If you thought that the safeguards prescribed by Oregon’s medical assistance in dying (MAID) law, and the similar laws in eight other jurisdictions, are too onerous, there are others to consider.  James Leonard Park has proposed numerous others–perhaps as many as the mind can imagine.  

Park, from Minneapolis, received a Bachelor of Arts degree (philosophy and humanities) from the University of Minnesota and a Master of Divinity degree from Union Theological Seminary in New York City.  He has written extensively about end-of-life  (EOL) issues, along with numerous other topics, publishing much of his work on the internet, where it is free for all to read.

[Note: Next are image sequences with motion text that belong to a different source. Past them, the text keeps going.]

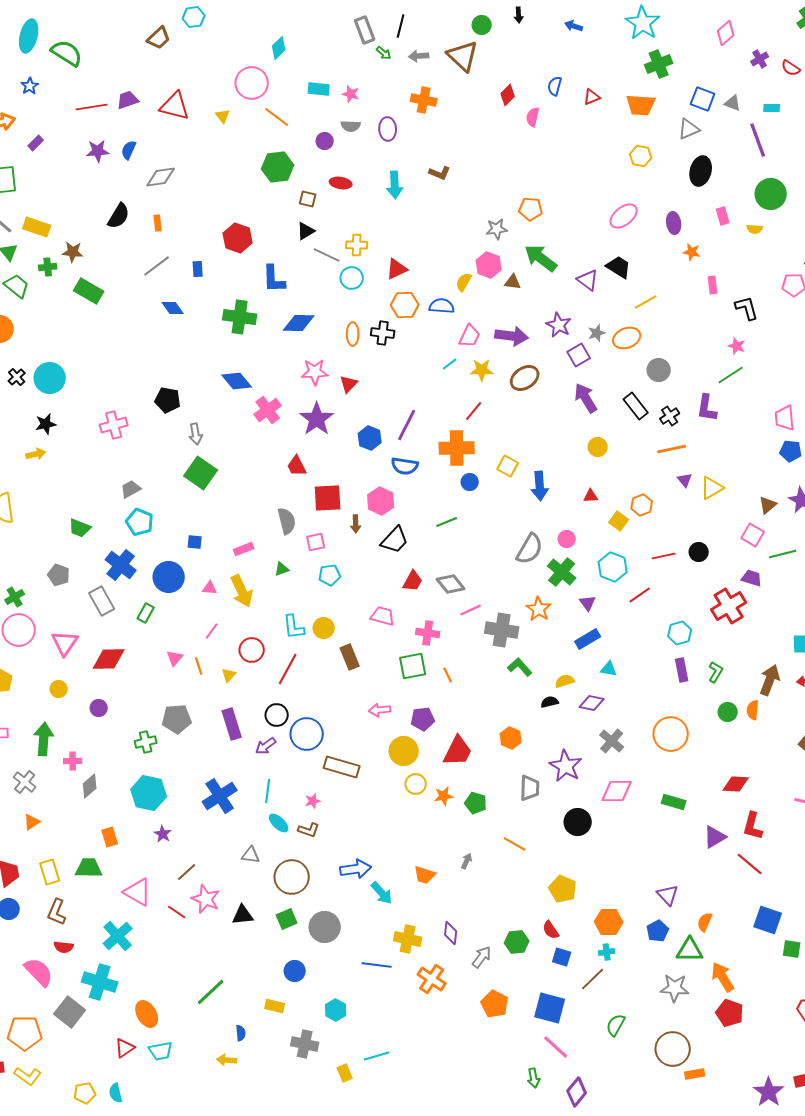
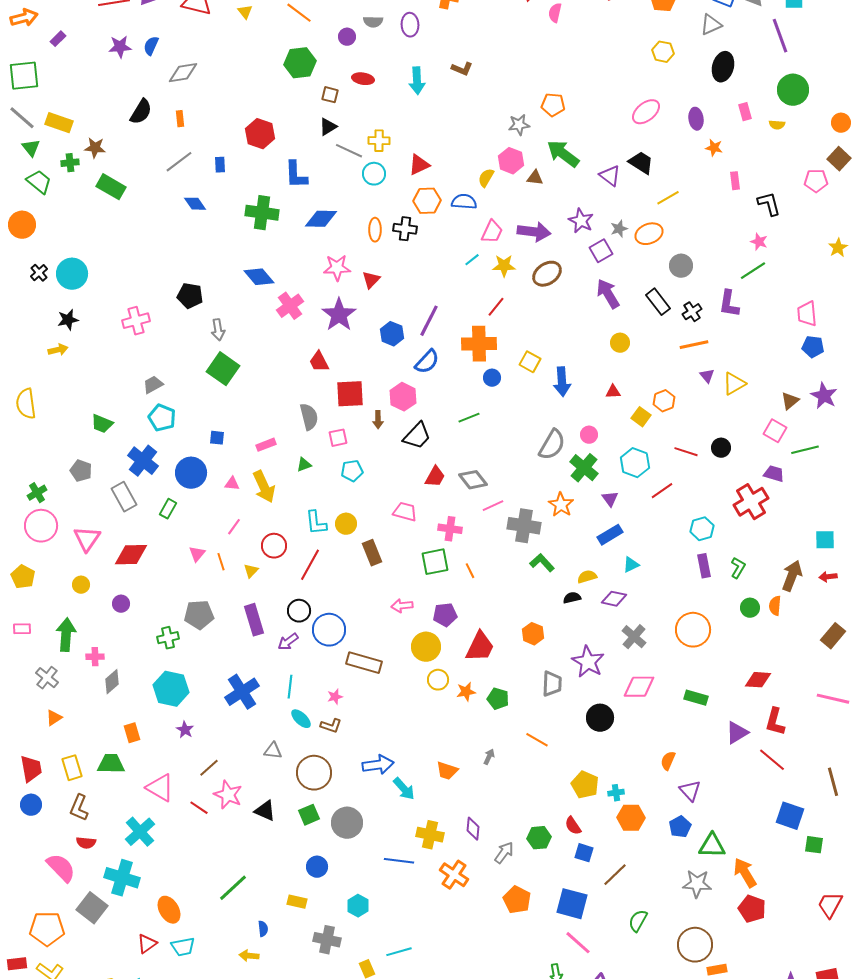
blue semicircle: (405, 466) -> (427, 362), turned -56
red line: (664, 556) -> (686, 452), turned 30
cyan triangle: (609, 669) -> (631, 565), turned -36
black triangle: (243, 915) -> (265, 811), turned 30
orange semicircle: (705, 922) -> (668, 761), moved
cyan cross: (607, 952) -> (616, 793), moved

I first became aware of his EOL writing about six years ago, and he has been an occasional commenter on FEN’s blog.  He believes in safeguards–lots of them–to carry out the decision to hasten one’s death.  His formulation of safeguards for reviewing life-ending decisions could involve from 26 to 54 or more people, according to his own calculations.  Park writes,

Medical decisions that will bring one human life to an end are among the most difficult choices ever faced by human beings.  Therefore, 26 safeguards are recommended below.  And each of these safeguard-procedures involves the personal and/or professional opinions of a number of people.

Many of his safeguards fit into the framework devised in Oregon’s MAID law and the framework followed by Final Exit Network (FEN).  Park wants to be cautious about how people make the decision to die, a position with which I agree, as a general proposition.  However, I favor more autonomy for individuals in deciding when and under what circumstances they might end their life.

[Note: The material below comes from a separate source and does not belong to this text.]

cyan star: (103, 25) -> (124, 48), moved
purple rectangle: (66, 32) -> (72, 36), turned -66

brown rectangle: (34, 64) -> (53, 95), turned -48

Park seems to favor a medical model involving not only clinicians, but medical institutions.  For example, he suggests having a third clinician confirm the opinions of two previous clinicians in some cases: 

F. CERTIFICATION OF TERMINAL ILLNESS OR INCURABLE CONDITION

Sometimes a separate statement of terminal illness should be created.  And it would be best if the hopeless nature of this case were affirmed by another independent physician.

I may be missing something in his reasoning, but if I decide that two clinical opinions are sufficient for my decision-making, I see no reason to add a third.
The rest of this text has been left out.